Thankfully, Willis' character becomes much more complex and engaging as Moonlighting develops, as does the show itself. By the time Willis pops up in a gorgeous black-and-white fantasy episode, looking like a brooding, charismatic contemporary Humphrey Bogart, it's clear that the wine-cooler pitchman is destined for stardom. It didn't take Nostradamus to predict that Willis had a future as a movie star, just as it's apparent that Shepherd's glory days were behind her, a fact underlined by her Barbra Streisand-style Vaseline-smeared glamour-shot lighting. Nevertheless, the show hits its stride in the second season. Shepherd's performance softens to reveal a winning vulnerability and daffy idealism, while Willis skillfully conveys a soberer, more complicated side. Creator Glenn Gordon Caron has a weakness for David E. Kelley-level cuteness: rhyming, dream sequences, postmodern tomfoolery, broad slapstick, and repetition, repetition, repetition. Still, as it charges along, the show develops a pleasing velocity that makes the eye-roll-inducing one-liners and random quirkiness forgivable.

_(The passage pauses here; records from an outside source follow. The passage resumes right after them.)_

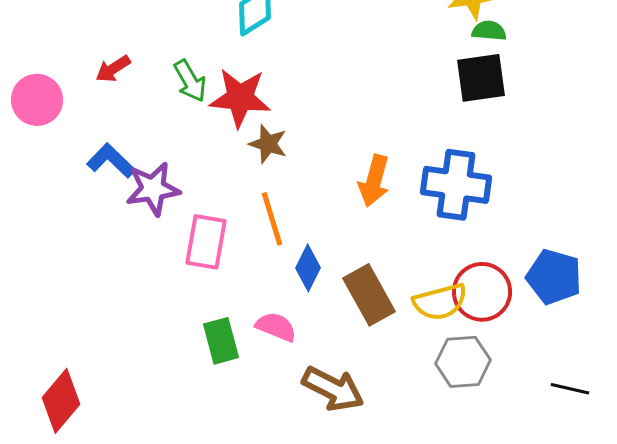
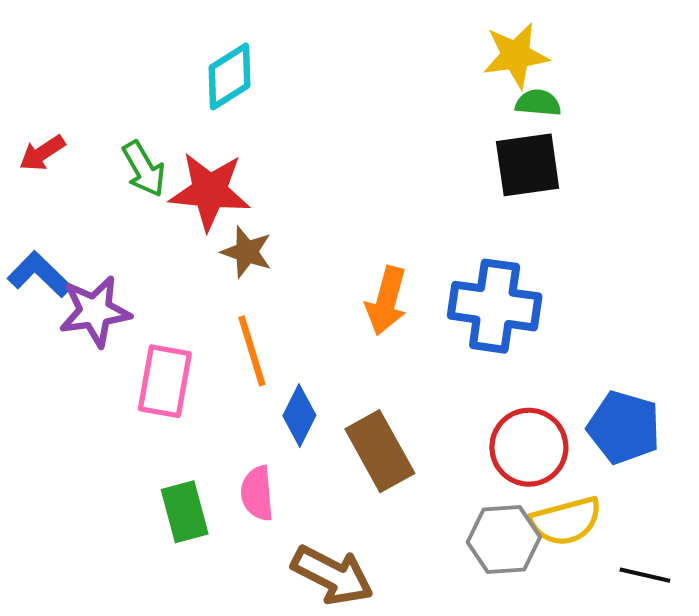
yellow semicircle: (440, 302) -> (566, 521), moved
pink semicircle: (276, 327) -> (257, 493), turned -117

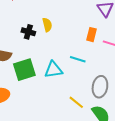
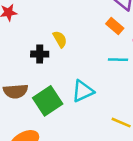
orange rectangle: (91, 35) -> (115, 26), moved, turned -48
cyan line: (78, 59) -> (118, 60), moved

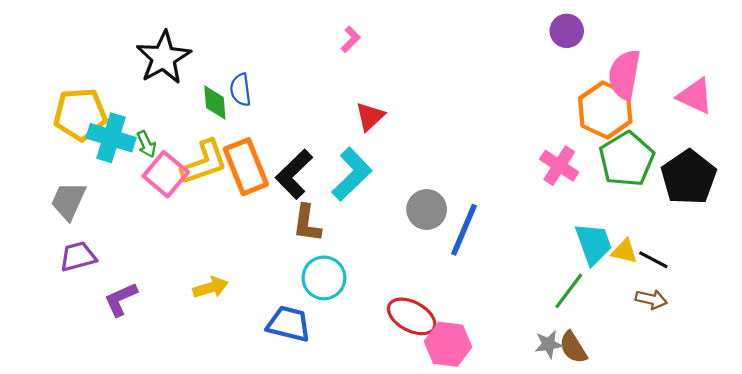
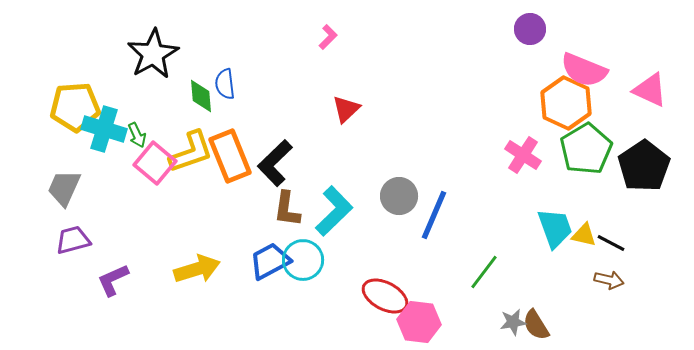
pink semicircle: (624, 75) -> (584, 70), turned -78
cyan L-shape: (352, 174) -> (334, 211), moved
yellow arrow: (211, 288) -> (197, 269), size x1.4
green line: (569, 291) -> (484, 272), moved
blue trapezoid: (289, 324) -> (270, 261), moved, turned -42

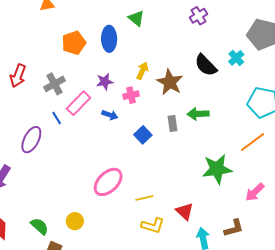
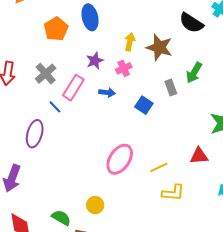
green arrow: (198, 114) -> (194, 73), turned -45
red triangle: (185, 211) -> (199, 156), moved, turned -36

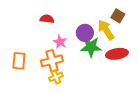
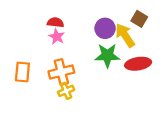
purple circle: (85, 33) -> (105, 28), moved
pink star: (60, 42) -> (57, 37), moved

Part of Moonlighting's mildly inflated historical reputation seems attributable to its boundless ambition; it was, after all, a show that once devoted an hour of prime-time real estate to a black-and-white noir-stylized fantasy sequence introduced by Orson Welles. Compared to its TV contemporaries, Moonlighting's risqué machine-gun banter represented the height of sophistication, but when compared to the effervescent screwball comedies beloved by Shepherd's intellectual mentor Peter Bogdanovich, it doesn't seem quite as formidable. It's not quite the real thing, just a clever, briskly entertaining facsimile.